11 August 2021

United States to deliver 837,000 Covid vaccine shots to Caribbean countries

11 August 2021

The US government has said that it will deliver nearly 837,000 Pfizer vaccines to Caribbean nations as the region with limited resources struggles with a spike in Covid-19 cases amid violent anti-vaccine protests.

The Bahamas will receive 397,000 doses followed by Trinidad and Tobago with more than 305,000 doses. Barbados will receive 70,200 doses, while 35,100 are slated for St Vincent and the Grenadines, 17,550 for Antigua and 11,700 for St Kitts and Nevis.

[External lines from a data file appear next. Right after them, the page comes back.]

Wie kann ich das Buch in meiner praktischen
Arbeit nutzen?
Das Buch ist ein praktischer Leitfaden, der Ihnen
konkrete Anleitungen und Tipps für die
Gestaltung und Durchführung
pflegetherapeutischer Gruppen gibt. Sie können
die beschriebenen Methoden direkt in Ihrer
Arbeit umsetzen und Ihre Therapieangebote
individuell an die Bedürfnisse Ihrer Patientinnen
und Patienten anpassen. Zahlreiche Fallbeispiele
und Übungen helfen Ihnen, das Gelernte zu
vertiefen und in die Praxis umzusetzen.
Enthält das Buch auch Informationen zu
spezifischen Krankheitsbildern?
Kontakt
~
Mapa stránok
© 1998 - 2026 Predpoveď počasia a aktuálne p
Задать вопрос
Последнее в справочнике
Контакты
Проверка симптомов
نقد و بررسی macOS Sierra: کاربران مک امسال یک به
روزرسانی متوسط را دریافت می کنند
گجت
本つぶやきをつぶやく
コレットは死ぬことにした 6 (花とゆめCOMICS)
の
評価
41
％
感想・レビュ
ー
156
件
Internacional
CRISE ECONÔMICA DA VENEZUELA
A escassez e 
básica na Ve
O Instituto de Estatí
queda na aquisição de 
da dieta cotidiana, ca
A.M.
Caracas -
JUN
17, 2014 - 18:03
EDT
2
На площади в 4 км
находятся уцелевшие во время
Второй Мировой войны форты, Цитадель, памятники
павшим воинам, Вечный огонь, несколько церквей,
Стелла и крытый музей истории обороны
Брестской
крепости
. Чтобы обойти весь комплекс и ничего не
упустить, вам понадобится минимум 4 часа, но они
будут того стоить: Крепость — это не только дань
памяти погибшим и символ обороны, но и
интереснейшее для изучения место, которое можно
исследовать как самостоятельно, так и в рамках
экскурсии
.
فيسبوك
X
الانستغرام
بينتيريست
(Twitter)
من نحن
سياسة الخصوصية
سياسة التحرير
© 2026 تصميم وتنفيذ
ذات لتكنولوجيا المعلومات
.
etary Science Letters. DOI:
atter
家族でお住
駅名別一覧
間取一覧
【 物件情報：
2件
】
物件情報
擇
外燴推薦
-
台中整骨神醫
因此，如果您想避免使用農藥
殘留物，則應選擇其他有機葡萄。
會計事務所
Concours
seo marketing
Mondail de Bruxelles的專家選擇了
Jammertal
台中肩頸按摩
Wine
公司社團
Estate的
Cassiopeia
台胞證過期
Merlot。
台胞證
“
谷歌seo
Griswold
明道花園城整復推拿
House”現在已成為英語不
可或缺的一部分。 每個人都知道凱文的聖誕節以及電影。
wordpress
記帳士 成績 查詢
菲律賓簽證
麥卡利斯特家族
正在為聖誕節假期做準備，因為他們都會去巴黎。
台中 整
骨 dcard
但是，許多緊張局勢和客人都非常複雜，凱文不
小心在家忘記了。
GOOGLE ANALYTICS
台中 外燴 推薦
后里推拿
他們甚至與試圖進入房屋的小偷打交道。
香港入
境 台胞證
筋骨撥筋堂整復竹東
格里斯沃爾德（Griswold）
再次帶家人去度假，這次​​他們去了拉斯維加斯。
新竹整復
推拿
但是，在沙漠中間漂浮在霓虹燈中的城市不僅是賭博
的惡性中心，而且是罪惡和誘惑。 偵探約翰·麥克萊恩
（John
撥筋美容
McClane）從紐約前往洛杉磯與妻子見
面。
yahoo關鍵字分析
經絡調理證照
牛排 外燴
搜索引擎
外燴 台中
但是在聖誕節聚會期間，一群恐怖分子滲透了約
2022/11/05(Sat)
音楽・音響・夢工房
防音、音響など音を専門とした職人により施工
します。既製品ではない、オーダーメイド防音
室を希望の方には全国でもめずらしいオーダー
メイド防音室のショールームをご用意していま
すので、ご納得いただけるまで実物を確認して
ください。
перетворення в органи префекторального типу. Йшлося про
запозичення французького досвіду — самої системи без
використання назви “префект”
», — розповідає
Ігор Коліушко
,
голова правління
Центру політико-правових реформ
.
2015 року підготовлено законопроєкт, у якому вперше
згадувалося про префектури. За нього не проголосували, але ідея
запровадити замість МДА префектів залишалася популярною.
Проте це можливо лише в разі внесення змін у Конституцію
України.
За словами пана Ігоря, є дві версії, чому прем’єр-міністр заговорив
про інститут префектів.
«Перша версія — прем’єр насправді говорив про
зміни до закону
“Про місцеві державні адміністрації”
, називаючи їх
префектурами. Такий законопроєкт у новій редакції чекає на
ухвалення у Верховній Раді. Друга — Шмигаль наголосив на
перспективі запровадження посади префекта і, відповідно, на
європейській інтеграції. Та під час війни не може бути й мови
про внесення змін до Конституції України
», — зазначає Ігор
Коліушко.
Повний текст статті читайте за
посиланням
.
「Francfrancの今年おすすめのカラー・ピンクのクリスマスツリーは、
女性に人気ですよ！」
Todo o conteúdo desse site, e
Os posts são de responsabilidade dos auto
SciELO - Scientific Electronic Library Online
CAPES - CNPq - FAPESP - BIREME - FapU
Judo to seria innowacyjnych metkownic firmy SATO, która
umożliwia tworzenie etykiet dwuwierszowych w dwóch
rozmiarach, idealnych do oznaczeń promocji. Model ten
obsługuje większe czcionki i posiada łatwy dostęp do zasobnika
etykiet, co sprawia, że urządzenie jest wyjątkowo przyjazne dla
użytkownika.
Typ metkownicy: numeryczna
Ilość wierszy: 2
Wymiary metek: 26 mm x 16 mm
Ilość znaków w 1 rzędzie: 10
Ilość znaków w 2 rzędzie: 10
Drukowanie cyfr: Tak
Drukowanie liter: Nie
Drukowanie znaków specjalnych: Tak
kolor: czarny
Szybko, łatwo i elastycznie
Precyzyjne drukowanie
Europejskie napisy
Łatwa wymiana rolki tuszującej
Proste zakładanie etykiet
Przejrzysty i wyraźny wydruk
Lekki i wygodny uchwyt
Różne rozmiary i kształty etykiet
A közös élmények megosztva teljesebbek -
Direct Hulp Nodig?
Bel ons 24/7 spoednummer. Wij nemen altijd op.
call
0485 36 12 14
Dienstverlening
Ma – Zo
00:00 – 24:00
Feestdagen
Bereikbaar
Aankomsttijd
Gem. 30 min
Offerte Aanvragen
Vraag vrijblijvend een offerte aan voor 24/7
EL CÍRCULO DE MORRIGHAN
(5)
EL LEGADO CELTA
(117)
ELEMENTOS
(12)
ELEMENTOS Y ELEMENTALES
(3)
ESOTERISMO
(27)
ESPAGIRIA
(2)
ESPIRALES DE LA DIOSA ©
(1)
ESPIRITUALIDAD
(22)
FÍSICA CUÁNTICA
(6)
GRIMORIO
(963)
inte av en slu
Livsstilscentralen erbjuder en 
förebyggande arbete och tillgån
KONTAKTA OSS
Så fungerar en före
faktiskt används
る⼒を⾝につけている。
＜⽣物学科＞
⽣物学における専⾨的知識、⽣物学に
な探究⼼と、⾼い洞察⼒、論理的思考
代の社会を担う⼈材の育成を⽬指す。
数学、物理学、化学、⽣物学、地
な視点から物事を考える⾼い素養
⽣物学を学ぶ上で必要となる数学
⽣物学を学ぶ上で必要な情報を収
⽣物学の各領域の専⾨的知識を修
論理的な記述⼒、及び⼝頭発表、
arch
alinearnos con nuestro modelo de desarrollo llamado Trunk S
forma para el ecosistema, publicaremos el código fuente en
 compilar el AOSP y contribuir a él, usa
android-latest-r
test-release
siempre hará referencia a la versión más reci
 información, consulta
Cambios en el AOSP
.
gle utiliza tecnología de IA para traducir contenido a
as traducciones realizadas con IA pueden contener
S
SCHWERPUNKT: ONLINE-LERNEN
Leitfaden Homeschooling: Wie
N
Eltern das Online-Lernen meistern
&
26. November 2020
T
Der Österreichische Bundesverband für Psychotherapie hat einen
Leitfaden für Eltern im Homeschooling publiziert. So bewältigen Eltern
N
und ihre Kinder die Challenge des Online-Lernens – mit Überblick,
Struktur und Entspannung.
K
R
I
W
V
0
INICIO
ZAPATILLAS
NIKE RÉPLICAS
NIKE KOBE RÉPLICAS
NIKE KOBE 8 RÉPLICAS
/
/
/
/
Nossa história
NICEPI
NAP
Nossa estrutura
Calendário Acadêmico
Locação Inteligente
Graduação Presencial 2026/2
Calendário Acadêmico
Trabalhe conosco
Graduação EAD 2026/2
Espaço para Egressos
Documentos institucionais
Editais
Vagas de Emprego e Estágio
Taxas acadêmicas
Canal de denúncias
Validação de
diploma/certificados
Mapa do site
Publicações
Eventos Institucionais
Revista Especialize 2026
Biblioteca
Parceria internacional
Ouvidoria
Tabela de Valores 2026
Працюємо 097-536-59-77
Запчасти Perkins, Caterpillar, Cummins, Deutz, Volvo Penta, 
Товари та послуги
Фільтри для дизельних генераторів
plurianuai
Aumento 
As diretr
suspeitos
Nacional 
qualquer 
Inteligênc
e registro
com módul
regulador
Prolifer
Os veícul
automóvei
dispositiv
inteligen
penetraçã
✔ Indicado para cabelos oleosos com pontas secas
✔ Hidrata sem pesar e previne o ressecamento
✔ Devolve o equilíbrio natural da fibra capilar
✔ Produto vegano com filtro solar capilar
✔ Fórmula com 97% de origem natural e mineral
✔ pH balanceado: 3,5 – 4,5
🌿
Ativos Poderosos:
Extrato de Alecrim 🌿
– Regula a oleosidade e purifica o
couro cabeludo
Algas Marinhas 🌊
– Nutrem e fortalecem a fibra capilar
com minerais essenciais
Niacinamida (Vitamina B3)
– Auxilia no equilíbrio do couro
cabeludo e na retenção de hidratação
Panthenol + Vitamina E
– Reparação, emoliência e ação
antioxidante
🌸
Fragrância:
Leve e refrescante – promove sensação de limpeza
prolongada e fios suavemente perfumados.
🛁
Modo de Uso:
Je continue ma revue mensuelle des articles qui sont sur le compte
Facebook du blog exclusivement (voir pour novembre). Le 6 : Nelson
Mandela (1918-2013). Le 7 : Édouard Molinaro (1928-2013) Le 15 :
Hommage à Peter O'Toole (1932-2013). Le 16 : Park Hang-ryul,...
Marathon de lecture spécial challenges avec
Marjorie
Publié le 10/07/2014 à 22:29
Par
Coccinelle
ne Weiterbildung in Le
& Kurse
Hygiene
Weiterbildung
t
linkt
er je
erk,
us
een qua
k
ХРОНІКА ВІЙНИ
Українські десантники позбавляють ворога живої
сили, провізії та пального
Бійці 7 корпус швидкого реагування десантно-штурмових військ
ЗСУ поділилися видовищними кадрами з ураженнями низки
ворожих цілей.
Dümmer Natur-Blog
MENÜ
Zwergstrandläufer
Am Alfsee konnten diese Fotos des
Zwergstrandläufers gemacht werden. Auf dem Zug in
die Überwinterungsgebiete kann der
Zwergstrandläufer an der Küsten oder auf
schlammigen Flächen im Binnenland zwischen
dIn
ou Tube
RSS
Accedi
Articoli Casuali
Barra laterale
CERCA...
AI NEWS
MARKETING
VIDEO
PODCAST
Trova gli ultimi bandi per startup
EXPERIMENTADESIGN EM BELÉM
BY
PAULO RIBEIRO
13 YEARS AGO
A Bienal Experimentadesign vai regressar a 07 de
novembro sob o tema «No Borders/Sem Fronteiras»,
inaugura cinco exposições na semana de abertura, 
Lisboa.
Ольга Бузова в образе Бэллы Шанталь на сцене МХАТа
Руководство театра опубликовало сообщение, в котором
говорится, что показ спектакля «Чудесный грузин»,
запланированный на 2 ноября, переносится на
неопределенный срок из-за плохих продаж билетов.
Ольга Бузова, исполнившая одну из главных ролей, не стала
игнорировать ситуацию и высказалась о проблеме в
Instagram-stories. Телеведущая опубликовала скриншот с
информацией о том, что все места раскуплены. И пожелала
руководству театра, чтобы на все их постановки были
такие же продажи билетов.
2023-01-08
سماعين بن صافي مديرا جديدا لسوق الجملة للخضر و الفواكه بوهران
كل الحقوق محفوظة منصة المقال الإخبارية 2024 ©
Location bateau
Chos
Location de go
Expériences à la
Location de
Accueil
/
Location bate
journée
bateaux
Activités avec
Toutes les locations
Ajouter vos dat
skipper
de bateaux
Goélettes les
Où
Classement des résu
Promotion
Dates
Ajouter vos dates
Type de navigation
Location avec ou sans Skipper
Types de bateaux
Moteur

“The Biden-Harris administration’s highest priority in the Americas today is managing and ending the Covid pandemic and contributing to equitable recovery,” said Juan Gonzalez, the National Security Council’s senior director for the Western Hemisphere.

Thousands of specialised syringes required for the Pfizer vaccine also were donated, with officials noting that the donations involved “significant legal and logistic complexity”.

In addition, USAid, which has provided more than 28 million US dollars to help 14 Caribbean nations fight Covid-19, expects to announce additional funding soon, according to a White House official.

The Caribbean region has reported more than 1.29 million cases and more than 16,000 deaths, with some 10.7 million people vaccinated so far, according to the Trinidad-based Caribbean Public Health Agency.

Among the hardest hit Caribbean nations is Haiti, which on July 14 received its first vaccine shipment since the pandemic began — 500,000 doses of the Moderna vaccine donated by the US via the United Nations’ Covax programme for low-income countries.

The country of more than 11 million people has reported 20,400 confirmed cases and 575 deaths, although experts believe those numbers are severely underreported given a widespread lack of testing.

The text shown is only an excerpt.